But the slowdown in Permian oil production could be enough to satisfy investors and keep regional prices in line with the rest of the country, said Ben Shattuck, an analyst with Wood Mackenzie in Houston, a firm projecting a rig count bottom around June before a gradual recovery begins.
Wood Mackenzie analysts also see the storage situation as unlikely to derail a recovery.
“It’s being stress tested but we think it passes the test,” Shattuck said.
That is not to say such factors won’t cause oil prices to yo-yo in the coming months, as observers look for the stability that producers need to plan a recovery, Shattuck said.
“Don’t expect it to be a steadfast stabile type environment,” Shattuck said. “You are going to have a lot of data rolling in that has a lot of eyes on it, and there will be things that shouldn’t affect the price that do.”
None of this is to say the second half of the year looks as bad as the first half, a period marked by rapid reductions in activity and mass layoffs. Pinning down how many jobs the region lost proves difficult, because few companies offer regional breakdowns, and labor data lags months behind layoffs, workforce officials say. But Permian Basin Workforce Solutions now estimates “6,000 or 7,000” jobs lost in the region based on unemployment claims, CEO Willie Taylor said, who expects a more detailed account in the coming weeks.

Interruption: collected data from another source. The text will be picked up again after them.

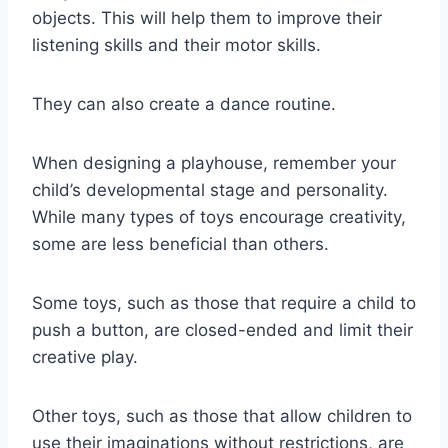
objects. This will help them to improve their
listening skills and their motor skills.
They can also create a dance routine.
When designing a playhouse, remember your
child’s developmental stage and personality.
While many types of toys encourage creativity,
some are less beneficial than others.
Some toys, such as those that require a child to
push a button, are closed-ended and limit their
creative play.
Other toys, such as those that allow children to
use their imaginations without restrictions, are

Amarillo economist Karr Ingham, who studies the Odessa and Midland area along with the Texas oil industry, projected job losses of about 17,000 between the metro areas, based on unemployment during the 2008 oil bust.
Layoffs will likely continue, but probably the sorts of mass firings in the 10,000-person range are probably over, unless prices drop again, several analysts said.
“There probably is going to be some more left before things turn around,” said Allen Gilmer, CEO of the Austin-based analytics firm DrillingInfo. “But right now people have kind of made the moves they are going to make.”
If indeed the recovery is not a false start, Gilmer points to some ways the downturn could leave the Permian Basin oil industry better off than before. Those include savings on service company costs in the 30 percent — which stemmed from oil company pressure that ultimately meant headcount reductions.
Margins oil companies make today through those savings, and with other ways operators have found to reduce cost, are comparable to when oil was at $86 per barrel, and that sort of cost cutting does not turn around quickly, Gilmer said. “I don’t think that anyone was claiming six or eight months ago, that this industry in every way shape or form was operating as a well oiled machine, that it was optimized,” Gilmer said. “No one was really doing great work. Everyone was just doing a lot of work.”